═════ Supplied material ═════
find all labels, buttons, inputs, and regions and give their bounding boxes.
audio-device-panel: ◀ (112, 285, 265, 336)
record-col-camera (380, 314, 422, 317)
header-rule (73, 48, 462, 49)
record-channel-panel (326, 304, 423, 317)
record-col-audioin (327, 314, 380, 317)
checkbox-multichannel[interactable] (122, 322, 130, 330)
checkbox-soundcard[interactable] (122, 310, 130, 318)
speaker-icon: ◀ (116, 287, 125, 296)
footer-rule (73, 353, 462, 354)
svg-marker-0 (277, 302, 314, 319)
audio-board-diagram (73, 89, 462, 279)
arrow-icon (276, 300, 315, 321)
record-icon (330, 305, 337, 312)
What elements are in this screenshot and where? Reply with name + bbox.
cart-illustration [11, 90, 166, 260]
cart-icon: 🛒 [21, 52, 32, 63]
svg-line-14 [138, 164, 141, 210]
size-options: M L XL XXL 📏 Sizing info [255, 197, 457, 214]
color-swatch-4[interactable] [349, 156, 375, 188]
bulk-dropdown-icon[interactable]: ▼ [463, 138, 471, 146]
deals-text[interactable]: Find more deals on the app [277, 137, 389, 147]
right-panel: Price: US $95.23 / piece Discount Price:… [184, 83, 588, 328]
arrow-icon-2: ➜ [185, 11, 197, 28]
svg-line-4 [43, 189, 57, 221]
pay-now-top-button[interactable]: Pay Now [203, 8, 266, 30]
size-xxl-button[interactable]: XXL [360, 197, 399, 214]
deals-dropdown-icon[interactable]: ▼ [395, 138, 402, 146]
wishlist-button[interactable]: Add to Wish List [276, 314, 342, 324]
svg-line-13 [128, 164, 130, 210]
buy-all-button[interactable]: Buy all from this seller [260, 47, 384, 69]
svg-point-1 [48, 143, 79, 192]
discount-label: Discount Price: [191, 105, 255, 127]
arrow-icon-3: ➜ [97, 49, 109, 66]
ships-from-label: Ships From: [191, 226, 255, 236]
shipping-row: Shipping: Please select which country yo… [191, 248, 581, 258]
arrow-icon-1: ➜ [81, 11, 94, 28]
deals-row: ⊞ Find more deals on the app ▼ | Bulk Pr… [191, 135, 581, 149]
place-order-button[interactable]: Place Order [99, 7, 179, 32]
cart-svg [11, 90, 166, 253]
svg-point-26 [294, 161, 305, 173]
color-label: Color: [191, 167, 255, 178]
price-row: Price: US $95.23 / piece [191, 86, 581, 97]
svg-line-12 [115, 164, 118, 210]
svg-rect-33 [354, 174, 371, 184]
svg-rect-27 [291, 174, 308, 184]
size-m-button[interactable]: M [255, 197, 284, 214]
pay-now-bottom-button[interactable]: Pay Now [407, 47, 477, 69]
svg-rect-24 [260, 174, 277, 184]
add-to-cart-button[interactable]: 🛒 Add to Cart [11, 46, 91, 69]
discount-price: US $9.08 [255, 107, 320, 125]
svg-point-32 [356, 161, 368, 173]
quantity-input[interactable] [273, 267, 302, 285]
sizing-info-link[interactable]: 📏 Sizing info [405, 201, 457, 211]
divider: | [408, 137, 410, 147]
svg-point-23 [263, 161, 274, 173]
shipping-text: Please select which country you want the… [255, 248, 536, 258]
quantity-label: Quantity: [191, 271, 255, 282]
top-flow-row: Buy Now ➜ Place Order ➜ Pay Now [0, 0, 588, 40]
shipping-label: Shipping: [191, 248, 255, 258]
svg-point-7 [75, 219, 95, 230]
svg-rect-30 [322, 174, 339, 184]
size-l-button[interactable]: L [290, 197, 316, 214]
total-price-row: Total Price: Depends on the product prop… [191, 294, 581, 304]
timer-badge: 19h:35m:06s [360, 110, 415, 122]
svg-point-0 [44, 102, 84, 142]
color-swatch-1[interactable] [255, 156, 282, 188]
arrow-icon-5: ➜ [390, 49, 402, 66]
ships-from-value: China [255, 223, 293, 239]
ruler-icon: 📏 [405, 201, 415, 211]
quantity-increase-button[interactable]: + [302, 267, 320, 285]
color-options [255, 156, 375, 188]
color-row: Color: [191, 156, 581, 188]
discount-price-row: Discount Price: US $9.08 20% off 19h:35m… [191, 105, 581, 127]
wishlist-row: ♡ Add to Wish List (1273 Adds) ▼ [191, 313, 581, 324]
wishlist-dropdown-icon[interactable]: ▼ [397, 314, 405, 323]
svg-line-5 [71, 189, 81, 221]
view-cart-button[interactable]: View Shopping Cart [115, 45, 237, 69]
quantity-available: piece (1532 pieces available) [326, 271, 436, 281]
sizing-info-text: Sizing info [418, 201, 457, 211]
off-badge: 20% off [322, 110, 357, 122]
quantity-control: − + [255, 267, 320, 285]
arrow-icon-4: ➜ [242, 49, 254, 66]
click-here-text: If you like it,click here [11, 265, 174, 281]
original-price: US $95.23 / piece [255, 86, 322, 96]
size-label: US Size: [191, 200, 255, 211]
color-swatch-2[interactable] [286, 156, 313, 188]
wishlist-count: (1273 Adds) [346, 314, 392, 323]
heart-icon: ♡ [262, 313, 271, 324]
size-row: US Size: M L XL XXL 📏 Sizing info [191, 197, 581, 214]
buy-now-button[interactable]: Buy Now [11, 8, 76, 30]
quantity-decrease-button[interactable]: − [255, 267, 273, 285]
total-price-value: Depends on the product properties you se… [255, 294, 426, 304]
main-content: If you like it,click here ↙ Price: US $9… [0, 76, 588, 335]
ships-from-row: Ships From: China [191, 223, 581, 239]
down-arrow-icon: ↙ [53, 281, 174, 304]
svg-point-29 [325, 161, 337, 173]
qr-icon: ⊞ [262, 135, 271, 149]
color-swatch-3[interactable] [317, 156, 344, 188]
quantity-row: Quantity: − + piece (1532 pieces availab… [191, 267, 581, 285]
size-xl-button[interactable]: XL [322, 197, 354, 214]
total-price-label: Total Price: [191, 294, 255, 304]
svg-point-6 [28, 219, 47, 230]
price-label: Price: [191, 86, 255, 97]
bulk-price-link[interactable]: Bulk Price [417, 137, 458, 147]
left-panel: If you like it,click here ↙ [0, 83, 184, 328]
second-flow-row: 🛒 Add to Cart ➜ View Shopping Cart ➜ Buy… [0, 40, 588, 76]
═════
Exercise instructions: Which lines of the listing contain the string "record"? Copy every one of them.

Result for this task:
record-col-camera (380, 314, 422, 317)
record-channel-panel (326, 304, 423, 317)
record-col-audioin (327, 314, 380, 317)
record-icon (330, 305, 337, 312)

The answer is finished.